In a global phase 1/2 clinical trial, sotorasib as a monotherapy “demonstrated meaningful anticancer activity in patients with heavily pre-treated KRAS G12C–mutated advanced pancreatic cancer,” says John Strickler, MD, site principal investigator for CodeBreaK 100 and lead author of an article published by the New England Journal of Medicine last month on the study results. "It's the largest dataset so far evaluating a KRAS G12C inhibitor in these patients, whose therapeutic options are limited."

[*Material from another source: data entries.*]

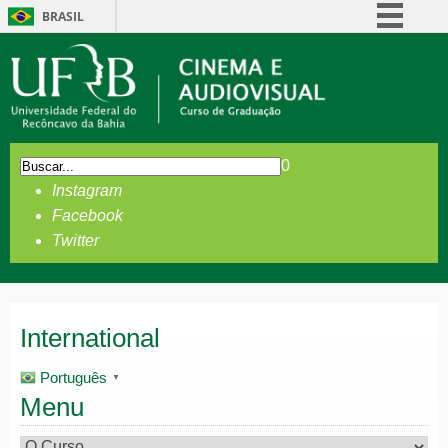
BRASIL
Simplifique!
Comunica BR
Participe
Acesso à informação
0
Legislação
Instagram
Canais
Facebook
Twitter
International
Português
▼
Menu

Pancreatic cancer has an overall 5-year survival rate of 11.5%.
Sotorasib works by targeting the KRAS G12C mutation, which occurs in approximately 1 to 2% of pancreatic cancers. In this study, which evaluated its safety and efficacy as a monotherapy, sotorasib was well tolerated with no side effects that led to treatment discontinuation. The median progression-free survival was four months and the median overall survival was 6.9 months.
“These data support further exploration of sotorasib either alone or with other therapies in this patient population with high unmet medical need,” said Strickler, a Duke GI medical oncologist, associate professor of Medicine, and co-leader of the Molecular Tumor Board and Precision Cancer Medicine and Investigational Therapeutics Research Program at DCI.
Sotorasib is already approved to treat adult patients with KRAS G12C‑mutated locally advanced or metastatic non‑small cell lung cancer who have received at least one prior systemic therapy. The mutation is much more common in non-small cell lung cancer, where it occurs in 13% of cases, or 1 in 8 patients with non-small cell lung cancer.